House Republicans aren't the
only dead-enders still fighting a battle that the Supreme Court already put away on Obamacare. Liberty University is
still litigating over it, and trying to expand their original filing. The Fourth Circuit will take up the case this month.
Liberty’s lawsuit now has several points: that the employer mandate violates the Commerce Clause; that the individual and employer mandates violate the First Amendment’s religious protections as well as the Religious Freedom Restoration Act; and that since the individual mandate’s penalty was ruled a tax by the Supreme Court, the bill should have started in the House—not the Senate.
The aspect of Liberty’s case that’s gotten the most attention from other plaintiffs may be its contraceptives claim. The school says that the law is violating its right to religious freedom by requiring it to cover, through its employee health plans, birth control and drugs that it says can cause abortions. More than 50 other lawsuits have been filed throughout the country, challenging the same provision. And the issue is likely to reach the Supreme Court. [...]

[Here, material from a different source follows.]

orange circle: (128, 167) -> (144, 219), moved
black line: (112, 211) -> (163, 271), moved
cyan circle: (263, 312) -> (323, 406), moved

[T]he Obama administration’s lawyers say that Liberty didn’t file that charge back in 2010—the contraceptive coverage rules hadn’t come out yet—so it can’t add that to its lawsuit now.

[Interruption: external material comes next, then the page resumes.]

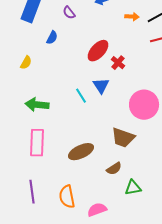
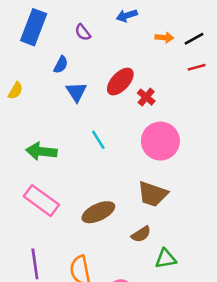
yellow semicircle: (26, 63) -> (16, 91), moved
blue triangle: (101, 86) -> (76, 92), moved
pink circle: (144, 105) -> (160, 141), moved
pink rectangle: (37, 143) -> (41, 201), turned -56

That won't stop them from trying. Back in
September, 2011, the Fourth Circuit tossed Liberty's case on jurisdictional grounds. Liberty appealed, and the Supreme Court
sent it back, after asking the Justice Department to respond to the challenge. The DoJ wants to have this rehearing, probably because the Fourth Circuit is among the more liberal courts.
So, anyway, here we go again. Back on the floor of the House, and back in the courts.